The parameters of main are treated just like the parameters in any other developer-defined function. The parameters argc, argument count, and argv, argument vector, respectively give the number and value of the program’s command-line arguments. The names of argc and argv may be any valid identifier in C, but it is common convention to use these names. Unix (though not POSIX.1) and Microsoft Windows have a third argument giving the program’s environment, otherwise accessible through getenv in stdlib.h:
int main(int argc, char **argv, char **envp)
Mac OS X and Darwin have a fourth parameter containing arbitrary OS-supplied information, such as the path to the executing binary:
int main(int argc, char **argv, char **envp, char **apple)
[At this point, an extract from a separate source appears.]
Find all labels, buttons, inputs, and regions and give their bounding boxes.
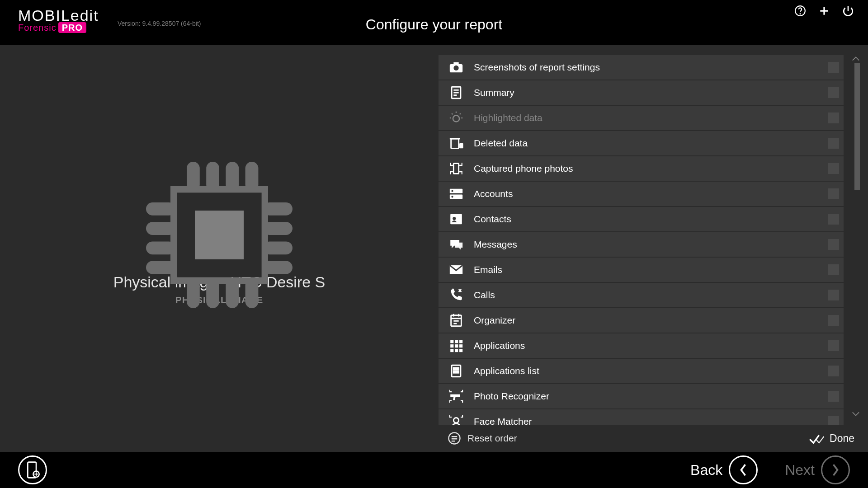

The identifiers argc and argv are commonly used by developers as the names of the parameters to main. The Committee recognized that there is additional information that a host might need to pass to main on startup, but they did not want to mandate anything specific. Two arguments which are important must be present as 1st parameter and 2nd parameter as argc and argv.
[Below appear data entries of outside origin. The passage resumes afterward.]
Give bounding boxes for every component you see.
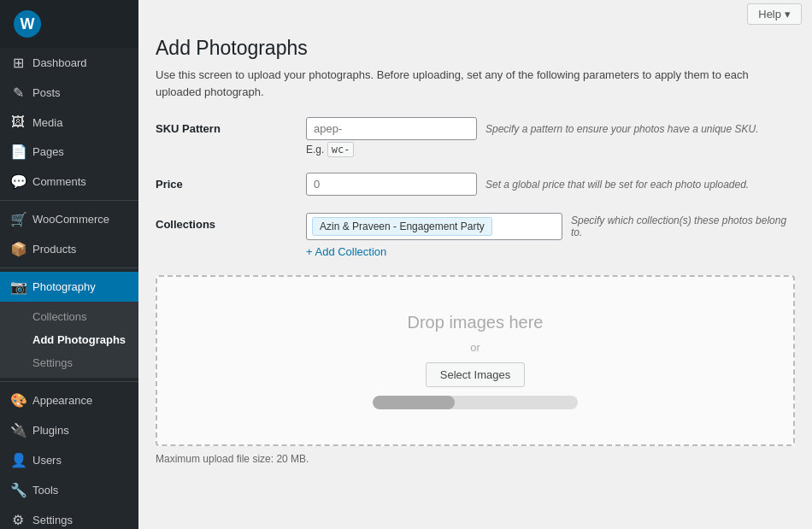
sidebar-item-pages[interactable]: 📄 Pages xyxy=(0,137,138,167)
sidebar-item-users[interactable]: 👤 Users xyxy=(0,445,138,475)
price-hint: Set a global price that will be set for … xyxy=(485,179,749,191)
price-input[interactable] xyxy=(306,173,477,196)
collection-tag: Azin & Praveen - Engagement Party xyxy=(312,217,492,236)
comments-icon: 💬 xyxy=(10,173,26,190)
sku-field: Specify a pattern to ensure your photos … xyxy=(306,117,795,156)
drop-zone-text: Drop images here xyxy=(408,313,544,332)
help-chevron-icon: ▾ xyxy=(785,8,791,21)
sidebar-item-label: Photography xyxy=(32,280,96,293)
progress-bar xyxy=(373,396,578,409)
collection-field-wrap[interactable]: Azin & Praveen - Engagement Party xyxy=(306,213,562,240)
add-collection-link[interactable]: + Add Collection xyxy=(306,245,386,258)
progress-bar-fill xyxy=(373,396,455,409)
sidebar-item-posts[interactable]: ✎ Posts xyxy=(0,78,138,108)
collections-hint: Specify which collection(s) these photos… xyxy=(571,215,795,238)
wp-logo: W xyxy=(14,10,41,38)
woocommerce-icon: 🛒 xyxy=(10,211,26,227)
sidebar-item-appearance[interactable]: 🎨 Appearance xyxy=(0,385,138,415)
collections-field: Azin & Praveen - Engagement Party Specif… xyxy=(306,213,795,258)
price-row: Price Set a global price that will be se… xyxy=(156,173,795,196)
tools-icon: 🔧 xyxy=(10,482,26,498)
sidebar-item-label: Products xyxy=(32,243,76,256)
topbar: Help ▾ xyxy=(138,0,812,28)
page-description: Use this screen to upload your photograp… xyxy=(156,67,795,100)
sidebar-item-products[interactable]: 📦 Products xyxy=(0,234,138,264)
appearance-icon: 🎨 xyxy=(10,392,26,409)
sidebar-item-woocommerce[interactable]: 🛒 WooCommerce xyxy=(0,204,138,234)
price-field: Set a global price that will be set for … xyxy=(306,173,795,196)
products-icon: 📦 xyxy=(10,241,26,257)
sku-pattern-row: SKU Pattern Specify a pattern to ensure … xyxy=(156,117,795,156)
help-button[interactable]: Help ▾ xyxy=(747,3,802,25)
sidebar-item-label: WooCommerce xyxy=(32,213,109,226)
sidebar-item-label: Comments xyxy=(32,175,86,188)
sidebar-item-label: Pages xyxy=(32,145,64,158)
sidebar-item-label: Tools xyxy=(32,484,58,497)
price-label: Price xyxy=(156,173,292,191)
plugins-icon: 🔌 xyxy=(10,422,26,438)
pages-icon: 📄 xyxy=(10,144,26,160)
sidebar-item-collections[interactable]: Collections xyxy=(0,305,138,328)
sidebar-item-plugins[interactable]: 🔌 Plugins xyxy=(0,415,138,445)
photography-icon: 📷 xyxy=(10,279,26,295)
sidebar-item-label: Media xyxy=(32,116,62,129)
sidebar-item-label: Plugins xyxy=(32,424,69,437)
sidebar-item-label: Users xyxy=(32,454,62,467)
drop-zone[interactable]: Drop images here or Select Images xyxy=(156,275,795,446)
sidebar: W ⊞ Dashboard ✎ Posts 🖼 Media 📄 Pages 💬 … xyxy=(0,0,138,529)
sidebar-item-photography[interactable]: 📷 Photography xyxy=(0,272,138,302)
settings-icon: ⚙ xyxy=(10,512,26,528)
collections-label: Collections xyxy=(156,213,292,231)
collections-row: Collections Azin & Praveen - Engagement … xyxy=(156,213,795,258)
select-images-button[interactable]: Select Images xyxy=(426,362,525,387)
sidebar-item-comments[interactable]: 💬 Comments xyxy=(0,167,138,197)
drop-zone-or: or xyxy=(470,341,480,354)
main-content: Help ▾ Add Photographs Use this screen t… xyxy=(138,0,812,529)
photography-submenu: Collections Add Photographs Settings xyxy=(0,302,138,378)
sidebar-item-label: Settings xyxy=(32,514,73,526)
sku-label: SKU Pattern xyxy=(156,117,292,135)
sidebar-item-tools[interactable]: 🔧 Tools xyxy=(0,475,138,505)
sidebar-item-add-photographs[interactable]: Add Photographs xyxy=(0,328,138,351)
sidebar-item-settings-main[interactable]: ⚙ Settings xyxy=(0,505,138,529)
sidebar-item-label: Appearance xyxy=(32,394,92,407)
sku-example: E.g. wc- xyxy=(306,144,795,156)
sku-hint: Specify a pattern to ensure your photos … xyxy=(485,123,759,135)
sku-input[interactable] xyxy=(306,117,477,140)
content-area: Add Photographs Use this screen to uploa… xyxy=(138,28,812,482)
media-icon: 🖼 xyxy=(10,115,26,130)
dashboard-icon: ⊞ xyxy=(10,55,26,71)
sidebar-item-settings[interactable]: Settings xyxy=(0,351,138,374)
upload-limit: Maximum upload file size: 20 MB. xyxy=(156,453,795,465)
posts-icon: ✎ xyxy=(10,85,26,101)
sidebar-item-dashboard[interactable]: ⊞ Dashboard xyxy=(0,48,138,78)
page-title: Add Photographs xyxy=(156,37,795,60)
sidebar-item-media[interactable]: 🖼 Media xyxy=(0,108,138,137)
users-icon: 👤 xyxy=(10,452,26,468)
sidebar-item-label: Posts xyxy=(32,86,61,99)
sidebar-item-label: Dashboard xyxy=(32,56,87,69)
sku-example-code: wc- xyxy=(327,142,355,157)
sidebar-logo: W xyxy=(0,0,138,48)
If they are declared, the parameters to the main function shall obey the following constraints:
  • The value of argc shall be non-negative.
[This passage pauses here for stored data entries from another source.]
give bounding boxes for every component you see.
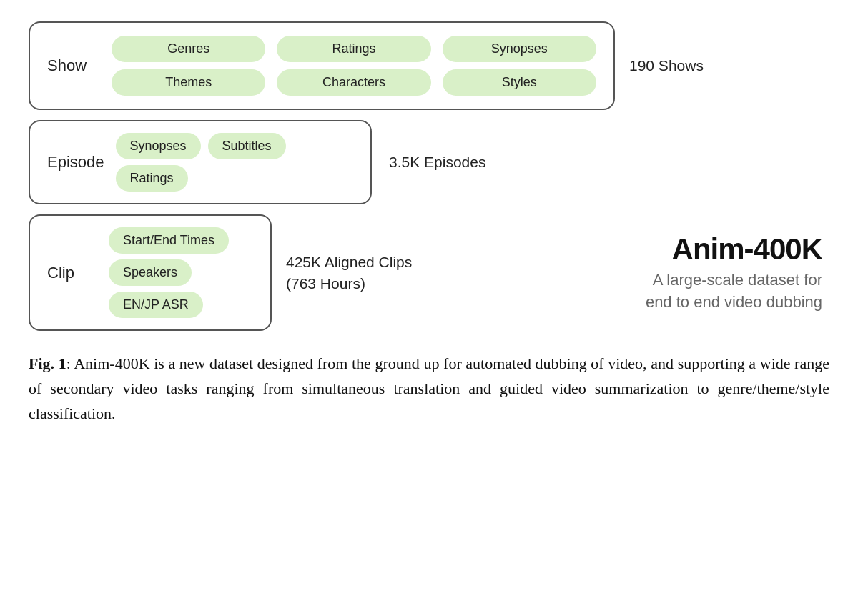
episode-tags-row1: Synopses Subtitles [116, 133, 286, 159]
episode-tags: Synopses Subtitles Ratings [116, 133, 286, 192]
dataset-name: Anim-400K [412, 232, 822, 267]
clip-tags: Start/End Times Speakers EN/JP ASR [109, 227, 229, 318]
tag-speakers: Speakers [109, 259, 192, 286]
tag-ratings-ep: Ratings [116, 165, 188, 192]
show-box: Show Genres Ratings Synopses Themes Char… [29, 21, 615, 110]
tag-synopses-ep: Synopses [116, 133, 201, 159]
episode-count: 3.5K Episodes [389, 154, 485, 171]
clip-label: Clip [47, 264, 97, 282]
episode-tags-row2: Ratings [116, 165, 286, 192]
fig-label: Fig. 1 [29, 354, 66, 372]
figure-caption: Fig. 1: Anim-400K is a new dataset desig… [29, 351, 829, 427]
tag-genres: Genres [112, 36, 265, 62]
clip-box: Clip Start/End Times Speakers EN/JP ASR [29, 214, 272, 331]
show-label: Show [47, 56, 97, 75]
dataset-subtitle: A large-scale dataset for end to end vid… [412, 269, 822, 314]
tag-start-end-times: Start/End Times [109, 227, 229, 254]
tag-themes: Themes [112, 69, 265, 96]
episode-box: Episode Synopses Subtitles Ratings [29, 120, 372, 204]
clip-count: 425K Aligned Clips (763 Hours) [286, 252, 412, 294]
tag-ratings: Ratings [277, 36, 430, 62]
show-tags-grid: Genres Ratings Synopses Themes Character… [112, 36, 596, 96]
tag-styles: Styles [443, 69, 596, 96]
tag-subtitles: Subtitles [208, 133, 286, 159]
tag-synopses: Synopses [443, 36, 596, 62]
dataset-title-block: Anim-400K A large-scale dataset for end … [412, 232, 829, 314]
tag-en-jp-asr: EN/JP ASR [109, 292, 203, 318]
diagram-section: Show Genres Ratings Synopses Themes Char… [29, 21, 829, 331]
show-count: 190 Shows [629, 57, 708, 74]
tag-characters: Characters [277, 69, 430, 96]
clip-row: Clip Start/End Times Speakers EN/JP ASR … [29, 214, 829, 331]
caption-text: Anim-400K is a new dataset designed from… [29, 354, 829, 422]
episode-label: Episode [47, 153, 104, 172]
show-row: Show Genres Ratings Synopses Themes Char… [29, 21, 829, 110]
episode-row: Episode Synopses Subtitles Ratings 3.5K … [29, 120, 829, 204]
The value of argc, as set by the implementation on startup is non-negative. The parameter has type int and could be set to a negative value within the program. Most hosts have a limitation on the maximum number of characters that may be passed to a program on startup (via, for instance, the command line). This limit is also likely to be a maximum upper limit on the value of argc. Knowing that argc is always set to a non-negative value, a developer reading the code might expect it to always have a non-negative value. Assigning a negative value to argc as a flag to indicate a special condition is sometimes seen.
  • argv[argc] shall be a null pointer.
Some algorithmic styles prefer to decrement a count of the remaining elements. Some prefer to walk a data structure until a null pointer is encountered. The standard supports both styles.
  • If the value of argc is greater than zero, the array members argv[0] through argv[argc-1] inclusive shall contain pointers to strings, which are given implementation-defined values by the host environment prior to program startup. The intent is to supply to the program information determined prior to program startup from elsewhere in the hosted environment. If the host environment is not capable of supplying strings with letters in both uppercase and lowercase, the implementation shall ensure that the strings are received in lowercase.
The storage occupied by the strings has static storage-duration. The host environment is likely to process the arguments first, possibly performing such operations as expanding wildcards and environment variables. A white-space character is usually used to delimit program parameters. Many hosts offer some form of quoting mechanism to allow any re-presentable character, in host environment, to be passed as a value to argv (including character sequences that contain white space). The behavior most often encountered is that the elements of argv, in increasing subscript order, correspond to the white-space delimited character sequences appearing on the command line in left-to-right order.
Unix (POSIX) defines _POSIX_ARG_MAX, in, as “The length of the arguments for one of the exec functions, in bytes, including environment data.” and requires that it have a value of at least 4,096. Under MS-DOS the command processor, command.com, reads a value on startup that specifies the maximum amount of the space to use for its environment (where command line information is held).
The argc/argv mechanism provides a simple-to-use, from both the applications ‘users’ point of view and the developer’s, method of passing information (usually frequently changing) to a program. The alternative being to use a file, read by the application, which would need to be created or edited every time options changed. This is not to say that an implementation might not choose to obtain the information by reading from a file.
Some older host environments convert, by default, all command line character input into a single case. A commonly occurring program argument is the name of a file. Unix filenames tend to be in lowercase and the file system is case-sensitive. Having an application to accept non-filename arguments in lowercase has a lower cost than insisting that filenames be in uppercase. Most modern hosts support the use of both upper and lowercase characters. The extent to which a program needs to take account of those cases where they might not both be available will depend on the information passed via argv and the likelihood that the program will need to be ported to such a host.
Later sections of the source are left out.